BOTA UM PONTA, TELÊ Admito que, aos onze anos, fui um espectador apaixonado da Copa de 82. Hoje, revendo gols no YouTube, até acho os lances bonitos (o gol do Sócrates contra a Itália), mas o tom histérico da narração do Luciano do Valle, aquela gritaria toda, a musiquinha ufanista herdada da Copa de 70, noventa milhões em ações ao portador, etc., me dão uma sensação de pesadelo revivido. (Em episódios recentes, Arthur Moreira Lima foi homenageado na sede do Fluminense F. C. e Marcos Valle fez um vídeo cantando e tocando com a camisa do Botafogo F. R. Em algum momento o futebol deixou de ser o ópio do povo e vestir a camisa, literal e metaforicamente, se tornou quase que uma obrigação, um indicador de sensibilidade social, Lula corintiano, etc. A meu favor posso dizer que faz mais de quarenta anos que torço para que o futebol acabe.)
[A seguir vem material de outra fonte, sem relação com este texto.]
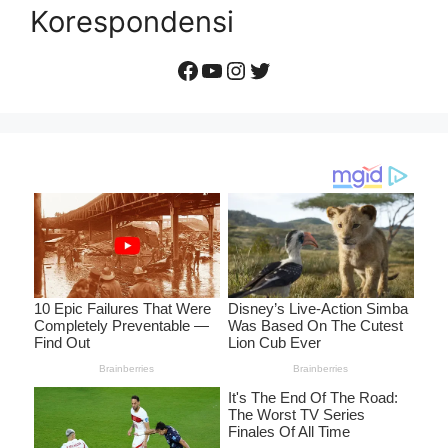
Korespondensi
Facebook
YouTube
Instagram
Twitter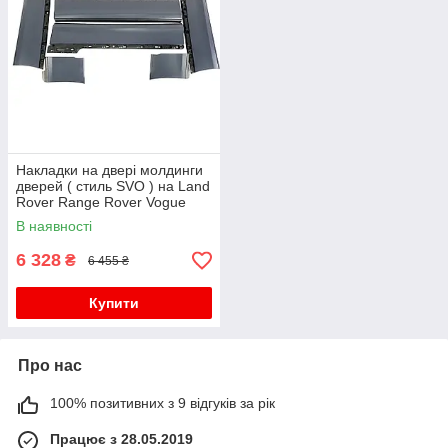
Накладки на двері молдинги
дверей ( стиль SVO ) на Land
Rover Range Rover Vogue
L405 2013-2017 року
В наявності
6 328
₴
6 455 ₴
Купити
Про нас
100% позитивних з 9 відгуків за рік
Працює з 28.05.2019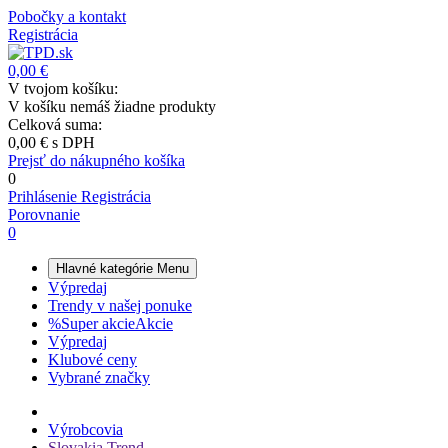
Pobočky a kontakt
Registrácia
0,00 €
V tvojom košíku:
V košíku nemáš žiadne produkty
Celková suma:
0,00 €
s DPH
Prejsť do nákupného košíka
0
Prihlásenie
Registrácia
Porovnanie
0
Hlavné kategórie
Menu
Výpredaj
Trendy v našej ponuke
%
Super akcie
Akcie
Výpredaj
Klubové ceny
Vybrané značky
Výrobcovia
Slovakia Trend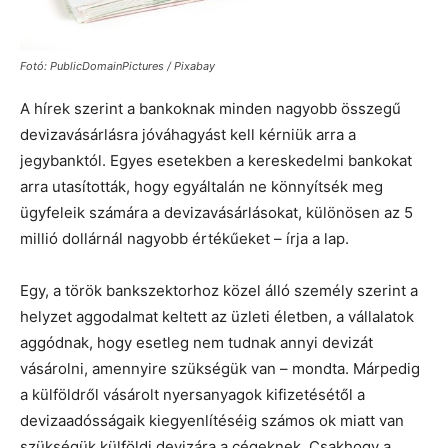
Fotó: PublicDomainPictures / Pixabay
A hírek szerint a bankoknak minden nagyobb összegű
devizavásárlásra jóváhagyást kell kérniük arra a
jegybanktól. Egyes esetekben a kereskedelmi bankokat
arra utasították, hogy egyáltalán ne könnyítsék meg
ügyfeleik számára a devizavásárlásokat, különösen az 5
millió dollárnál nagyobb értékűeket – írja a lap.
Egy, a török bankszektorhoz közel álló személy szerint a
helyzet aggodalmat keltett az üzleti életben, a vállalatok
aggódnak, hogy esetleg nem tudnak annyi devizát
vásárolni, amennyire szükségük van – mondta. Márpedig
a külföldről vásárolt nyersanyagok kifizetésétől a
devizaadósságaik kiegyenlítéséig számos ok miatt van
szükségük külföldi devizára a cégeknek. Csakhogy a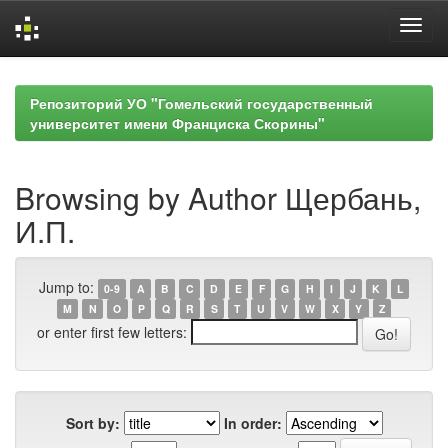
Skip
navigation
Репозиторий УО "Гомельский государственный
университет имени Франциска Скорины"
Browsing by Author Щербань,
И.П.
Jump to:
0-9
A
B
C
D
E
F
G
H
I
J
K
L
M
N
O
P
Q
R
S
T
U
V
W
X
Y
Z
or enter first few letters:
Sort by:
In order: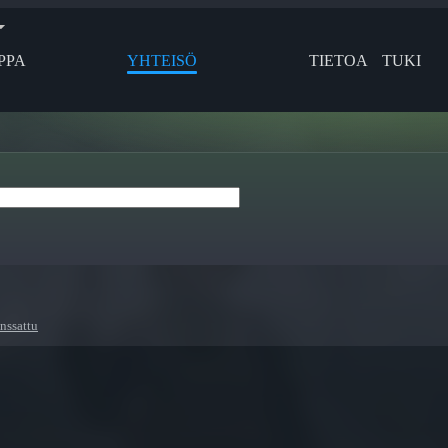
PPA
YHTEISÖ
TIETOA
TUKI
nssattu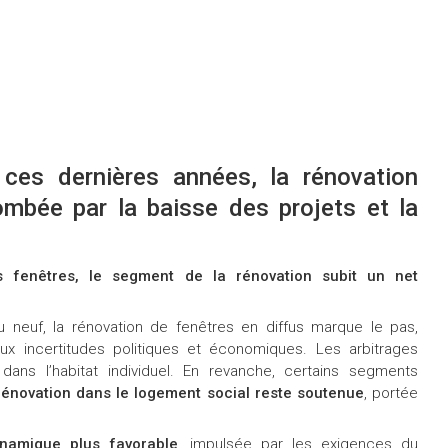
ces dernières années, la rénovation
ombée par la baisse des projets et la
 fenêtres, le segment de la rénovation subit un net
du neuf, la rénovation de fenêtres en diffus marque le pas,
ux incertitudes politiques et économiques. Les arbitrages
r dans l’habitat individuel. En revanche, certains segments
rénovation dans le logement social reste soutenue
, portée
ynamique plus favorable
, impulsée par les exigences du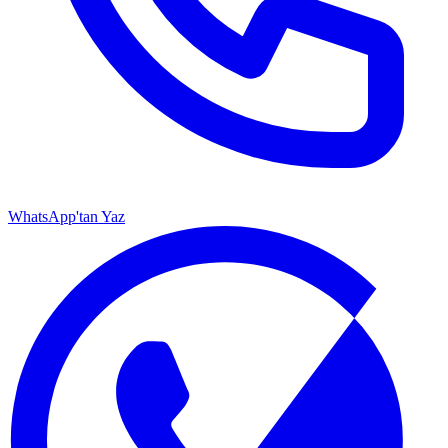
WhatsApp'tan Yaz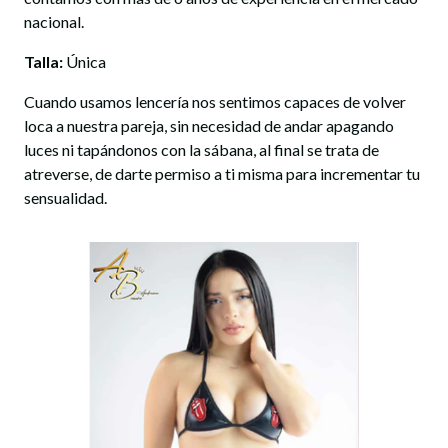
nacional.
Talla:
Única
Cuando usamos lencería nos sentimos capaces de volver
loca a nuestra pareja, sin necesidad de andar apagando
luces ni tapándonos con la sábana, al final se trata de
atreverse, de darte permiso a ti misma para incrementar tu
sensualidad.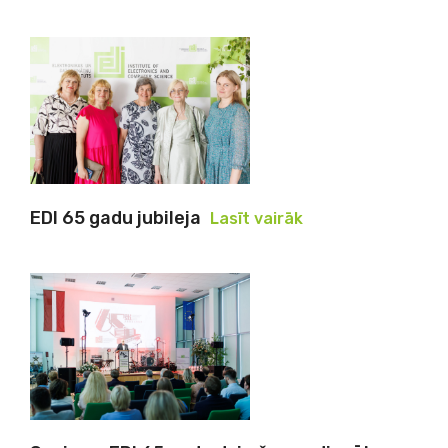
EDI 65 gadu jubileja
Lasīt vairāk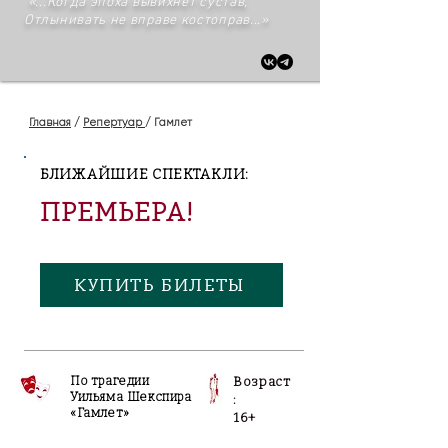
«...Когда эпоха вывихнет сустав,
Отлынивать не вправе костоправ...»
Главная
/
Репертуар
/ Гамлет
БЛИЖАЙШИЕ СПЕКТАКЛИ:
ПРЕМЬЕРА!
КУПИТЬ БИЛЕТЫ
По трагедии
Возраст
Уильяма Шекспира
:
«Гамлет»
16+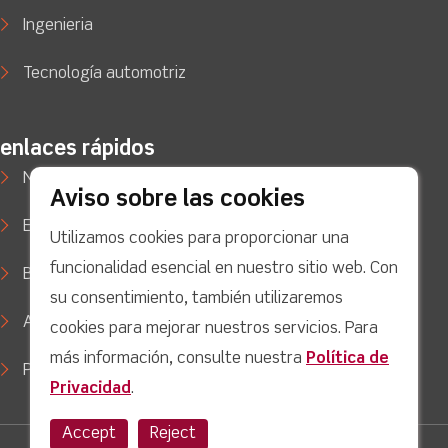
Ingenieria
Tecnología automotriz
enlaces rápidos
Noticias
Aviso sobre las cookies
Estudios de caso
Utilizamos cookies para proporcionar una
funcionalidad esencial en nuestro sitio web. Con
Blog
su consentimiento, también utilizaremos
Apoyo
cookies para mejorar nuestros servicios. Para
más información, consulte nuestra
Política de
Política de privacidad
Privacidad
.
Accept
Reject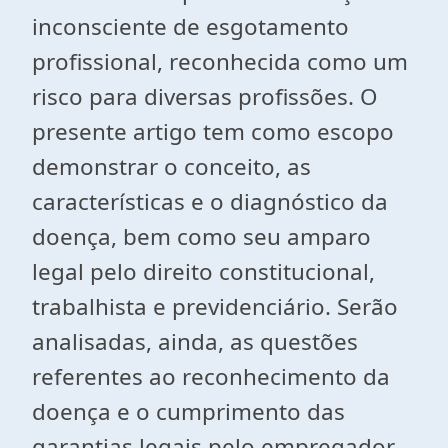
inconsciente de esgotamento
profissional, reconhecida como um
risco para diversas profissões. O
presente artigo tem como escopo
demonstrar o conceito, as
características e o diagnóstico da
doença, bem como seu amparo
legal pelo direito constitucional,
trabalhista e previdenciário. Serão
analisadas, ainda, as questões
referentes ao reconhecimento da
doença e o cumprimento das
garantias legais pelo empregador.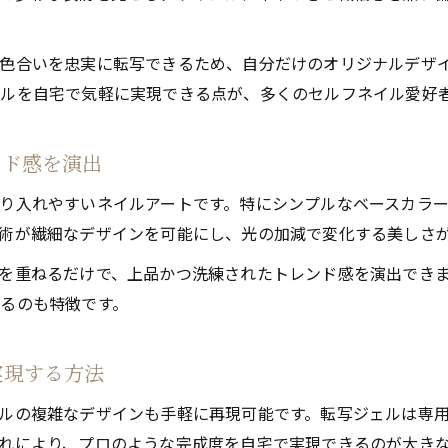
転写ジェル活用で簡単に人気ネイルになる理由とは
転写ジェルで叶う人気ネイルの手軽なアレンジ法
色合いを忠実に転写できるため、自分だけのオリジナルデザ
ネイル転写ジェル 代用アイデアで人気ネイル実現
ルを自宅で気軽に実現できる点が、多くのセルフネイル愛好
時短で人気ネイルを仕上げる転写ジェルのコツ
人気ネイルに転写ジェルが選ばれるポイントとは
ンド感を演出
100均でも人気ネイルを作る転写ジェル活用法
り入れやすいネイルアートです。特にシンプルなベースカラ
レースやホイルで個性派ジュエルアートを楽しむ方法
術が繊細なデザインを可能にし、光の加減で変化する美しさ
レースネイルと転写ジェルで人気ネイルを個性派に
を重ねるだけで、上品かつ洗練されたトレンド感を演出でき
ネイルホイル転写ジェル活用で華やか人気ネイル
るのも特徴です。
レースネイル 転写ジェルなしで作る人気ネイル術
個性溢れる人気ネイルを叶えるホイルアレンジ法
実現する方法
プリントジュエルで作るレース風人気ネイルの秘訣
ルの複雑なデザインも手軽に再現可能です。転写ジェルは専
初心者でもできる転写テクで憧れのトレンドネイル実現
れにより、プロのような完成度を自宅で実現できるのが大き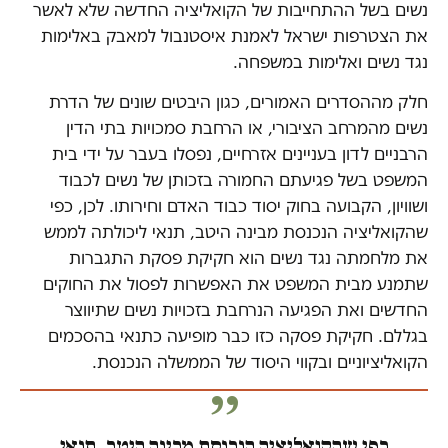
נשים בשל ההתחייבות של הקואליציה החדשה שלא לאשר
את הצטרפות ישראל לאמנת איסטנבול למאבק באלימות
נגד נשים ואלימות במשפחה.
חלק מההסדרים האמורים, כגון היבטים שונים של הדרת
נשים מהמרחב הציבורי, או הרחבת סמכויות בתי הדין
הרבניים לדון בעניינים אזרחיים, נפסלו בעבר על ידי בית
המשפט בשל פגיעתם החמורה בזכותן של נשים לכבוד
ושוויון, הקבועה בחוק יסוד כבוד האדם וחירותו. לכן, כפי
שהקואליציה הנכנסת מבינה היטב, תנאי ליכולתה לממש
את מלחמתה נגד נשים הוא חקיקת פסקת התגברות
שתמנע מבית המשפט את האפשרות לפסול את החוקים
החדשים ואת הפגיעה הנרחבת בזכויות נשים שתיווצר
בגללם. חקיקת פסקה כזו כבר מופיעה כתנאי בהסכמים
הקואליציוניים ובקווי היסוד של הממשלה הנכנסת.
כפי שהקואליציה הנכנסת מבינה היטב, תנאי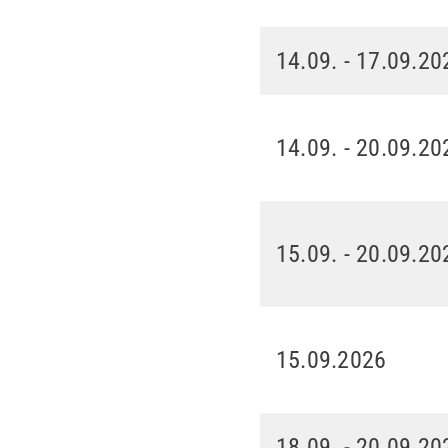
14.09. - 17.09.20
14.09. - 20.09.20
15.09. - 20.09.20
15.09.2026
18.09. - 20.09.20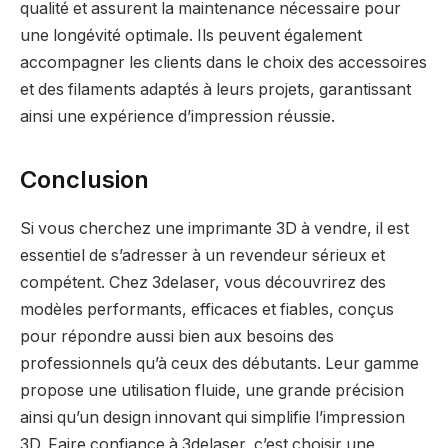
qualité et assurent la maintenance nécessaire pour
une longévité optimale. Ils peuvent également
accompagner les clients dans le choix des accessoires
et des filaments adaptés à leurs projets, garantissant
ainsi une expérience d’impression réussie.
Conclusion
Si vous cherchez une imprimante 3D à vendre, il est
essentiel de s’adresser à un revendeur sérieux et
compétent. Chez 3delaser, vous découvrirez des
modèles performants, efficaces et fiables, conçus
pour répondre aussi bien aux besoins des
professionnels qu’à ceux des débutants. Leur gamme
propose une utilisation fluide, une grande précision
ainsi qu’un design innovant qui simplifie l’impression
3D. Faire confiance à 3delaser, c’est choisir une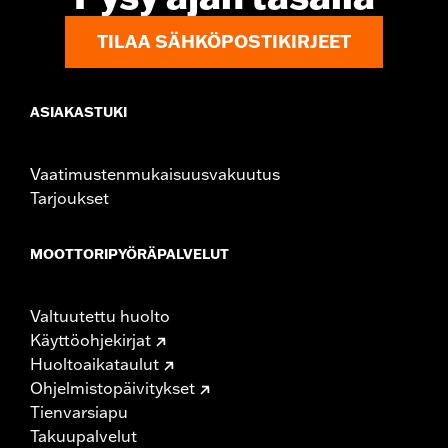
Rider Position:
Passenger
TILAA SÄHKÖPOSTIKIRJEET
Height:
6.75 Inches
Sold In Units:
Each
Material:
Vinyl
ASIAKASTUKI
Width:
10.88 Inches
In the Box:
Backrest pad and installation instructions
Vaatimustenmukaisuusvakuutus
Tarjoukset
MOOTTORIPYÖRÄPALVELUT
Valtuutettu huolto
Käyttöohjekirjat
Huoltoaikataulut
Ohjelmistopäivitykset
Tienvarsiapu
Takuupalvelut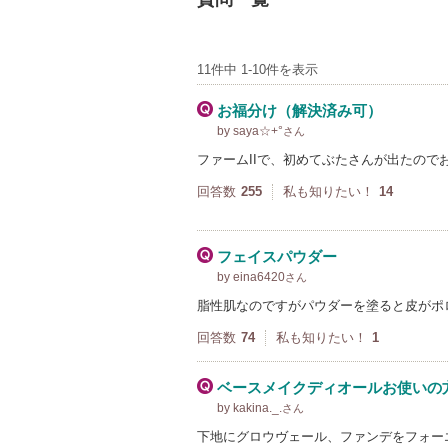
11件中 1-10件を表示
お福分け（解決済み可）
by saya☆+°
さん
ファームIIで、初めてぶたさんが出たのでお
回答数
255
私も知りたい！
14
フェイスパウダー
by eina6420
さん
脂性肌なのですがパウダーを塗ると皮がポ
回答数
74
私も知りたい！
1
ベースメイクディオールお使いの
by kakina._.
さん
下地にグロウヴェール、ファンデをフォー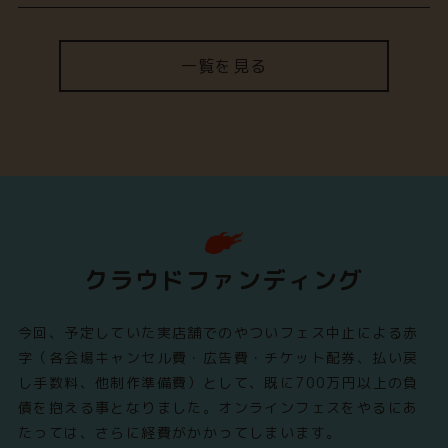
一覧を見る
クラウドファンディング
今回、予定していた実店舗でのやついフェス中止による赤
字（各会場キャンセル費・広告費・チケット配券、払い戻
し手数料、他制作準備費）として、既に700万円以上の負
債を抱える事となりました。オンラインフェスをやるにあ
たっては、さらに経費がかかってしまいます。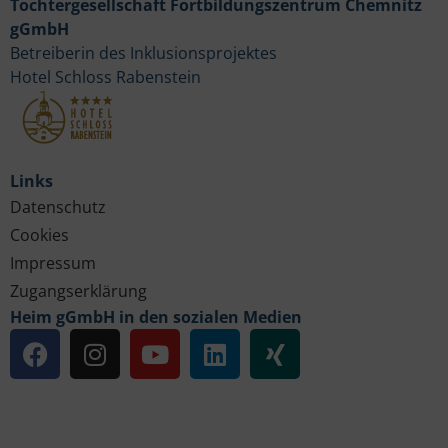
Tochtergesellschaft Fortbildungszentrum Chemnitz
gGmbH
Betreiberin des Inklusionsprojektes
Hotel Schloss Rabenstein
Links
Datenschutz
Cookies
Impressum
Zugangserklärung
Heim gGmbH in den sozialen Medien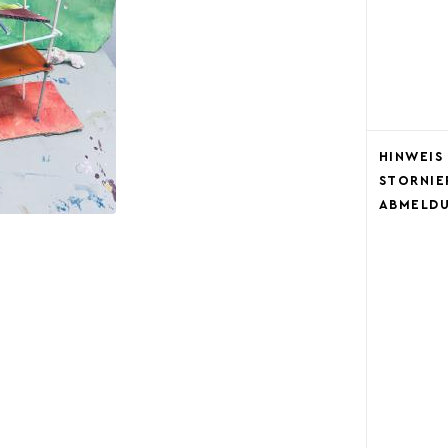
HINWEIS
STORNIE
ABMELD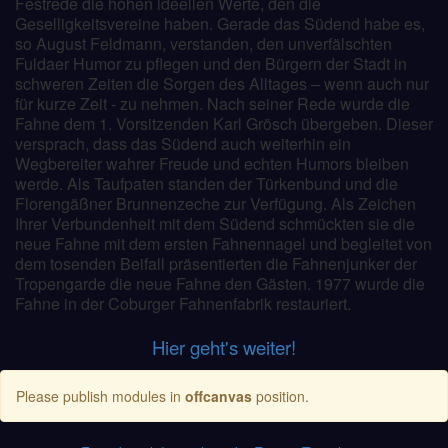
Festrede die hohen ideellen Werte, den die
Geselligkeitsvereine haben. Gerade das Südend habe es,
so August Feldmann, verstanden, den unverfälschten
Fuldaer Humor zu pflegen und den Bürgern der Stadt in
schweren Zeiten die Sorgen des Alltages – wenn auch nur
für kurze Zeit - zu nehmen. Nach seiner Rede wurde die
Fahne dem 1. Vorsitzenden Karl Grösch übergeben. Dieser
versprach, dass das Südend auch weiterhin ein
Wegbereiter wahrer Freude und echten Humors bleiben
werde. Als Taufpaten standen der Türkenbund und die
Florengäßner Brunnenzeche zur Verfügung. Als Zeichen
Ihrer Verbundenheit mit dem Südend schmückten sie die
neue Fahne mit dem ersten Fahnennagel und begleitet von
dem tosenden Beifall präsentierten die Fahnenjunker der
Tropengarde die neue Fahne den Gästen. 1977 wurde die
Fahne in der Coburger Fahnenfabrik restauriert.
Hier geht's weiter!
Please publish modules in
offcanvas
position.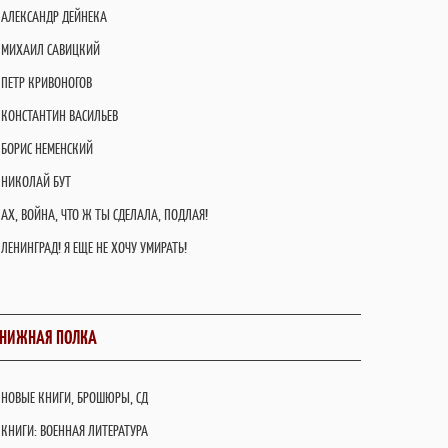
АЛЕКСАНДР ДЕЙНЕКА
МИХАИЛ САВИЦКИЙ
ПЕТР КРИВОНОГОВ
КОНСТАНТИН ВАСИЛЬЕВ
БОРИС НЕМЕНСКИЙ
НИКОЛАЙ БУТ
АХ, ВОЙНА, ЧТО Ж ТЫ СДЕЛАЛА, ПОДЛАЯ!
ЛЕНИНГРАД! Я ЕЩЕ НЕ ХОЧУ УМИРАТЬ!
НИЖНАЯ ПОЛКА
НОВЫЕ КНИГИ, БРОШЮРЫ, СД
КНИГИ: ВОЕННАЯ ЛИТЕРАТУРА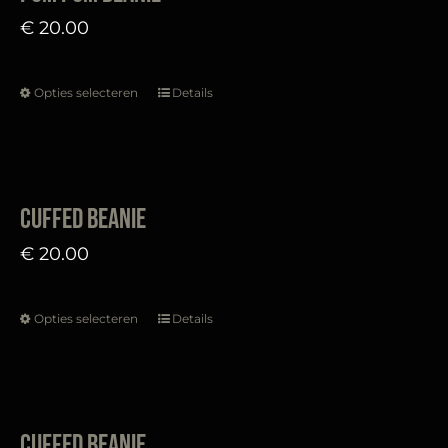
€
20.00
Opties selecteren
Details
Dit
product
heeft
meerdere
Cuffed Beanie
variaties.
€
20.00
Deze
optie
Opties selecteren
Details
kan
Dit
gekozen
product
worden
heeft
op
meerdere
Cuffed Beanie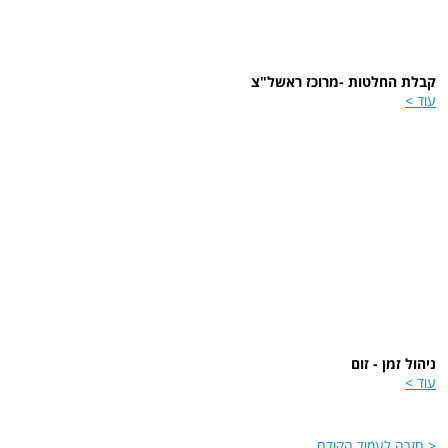
קבלת החלטות -מרוכז ראשל"צ
עוד >
ניהול זמן - זום
עוד >
< חזרה לעמוד הקודם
CAPAS DA PLAYBOY QUE NÃO EXISTIRAM, MAS QUE DEVERIAM TER EXISTIDO Márcia Bulcão, em dezembro de 1984. Márcia era uma das vocalistas da Blitz, ao lado da Fernanda Abreu. As duas eram lindas, mas Márcia fazia bem mais o meu tipo. Certamente elas receberam na época propostas para serem fotografadas, e se não rolou deve ter sido por alguma cláusula contratual da Blitz. (A propósito, estava me lembrando outro dia que o Evandro Mesquita foi garoto propaganda dos cigarros L&M nos anos 1990, “te encontro na sessenta e seis”. E que o Ricardo Petraglia, Dick Petra, fez propaganda eleitoral para o Paulo Maluf, também nos 1990s.)